Hans Kelsen (1881-1973) escreveu a obra “A Paz Pelo Direito” no ano de 1944, época em que a Segunda Guerra Mundial estava em seus momentos finais e que o mundo estava fortemente abalado pelas desgraças causadas por ela, além de sofrer a carência de um diálogo entre os Estados que não resultasse em disputas de soberania, mortes e destruição.    
             O título “A Paz Pelo Direito” deixa claro que o objetivo do autor ao escrever a obra é o alcance da paz internacional através do direito. Kelsen propõe a estrutura da norma jurídica internacional no pós Segunda Guerra Mundial. A ideia principal do autor quanto à nova ordem jurídica a ser criada é o alcance da almejada paz, fundamentada em uma organização que regule as relações entre os Estados, sendo possível através da existência de um direito internacional.
             Necessária para este processo, Kelsen sugere a criação de um Estado mundial (KELSEN, 2011, p.4). Em contrapartida, aparece como problema a essa proposta o fato de que ao se tornar membro de um Estado mundial, os Estados teriam que abrir mão completamente da sua independência (KELSEN, 2011, p.9), ocorreria limitação do direito de autodeterminação (KELSEN, 2011, p.10), além das diferenças culturais que, a princípio, são bem difíceis de serem equalizadas (KELSEN, 2011, p.11). Ademais, essa união dos Estados foge do princípio jusnaturalista da formação do Estado Nacional, tendo em vista que este se formou através do domínio forçado e contradiz com a finalidade da paz mundial no plano internacional (KELSEN, 2011, p.8). Portanto, tal organização deve ser limitada a determinado grau de centralização. Dentre esses contratempos, o autor ainda encontra dificuldade na questão do judiciário internacional, onde não existe uma autoridade reconhecida geral e competente para resolver os conflitos internacionais, ou seja, responder com imparcialidade (KELSEN, 2011, p.12).
             Diante desse cenário, Kelsen chega a sua proposta principal baseada na união internacional de Estados através de tratados internacionais (KELSEN, 2011, p.12) com o maior número de Estados possível, abrangendo tanto os vencidos quanto os derrotados, estes após desarmados e controlados militarmente e politicamente pelas Nações Unidas. Assim, com a finalidade de criar um tribunal internacional composto de jurisdição compulsória e, ainda, obrigando seus membros a renunciar à guerra e às retaliações como meio de solução de conflitos.

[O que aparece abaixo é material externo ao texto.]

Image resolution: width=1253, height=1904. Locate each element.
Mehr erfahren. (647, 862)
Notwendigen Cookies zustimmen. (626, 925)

             Em caso de conflitos entre os Estados, estes podem ser levados ao tribunal para ser apresentado a uma comissão de conciliação que tem como objetivo evitar guerras utilizando o argumento que não existem questões que caibam apenas a uma jurisdição interna de um Estado. Essa questão da conciliação também só poderá funcionar quando os Estados signatários do organismo internacional, mesmo tendo todos uma certa “igualdade soberana”, que é consequência da igualdade dos Estados, estiverem “submetidos” às normas da organização internacional, a qual cria responsabilidade aos Estados através de um conjunto de normas e também de sanções (KELSEN, 2011, p.30-31-32).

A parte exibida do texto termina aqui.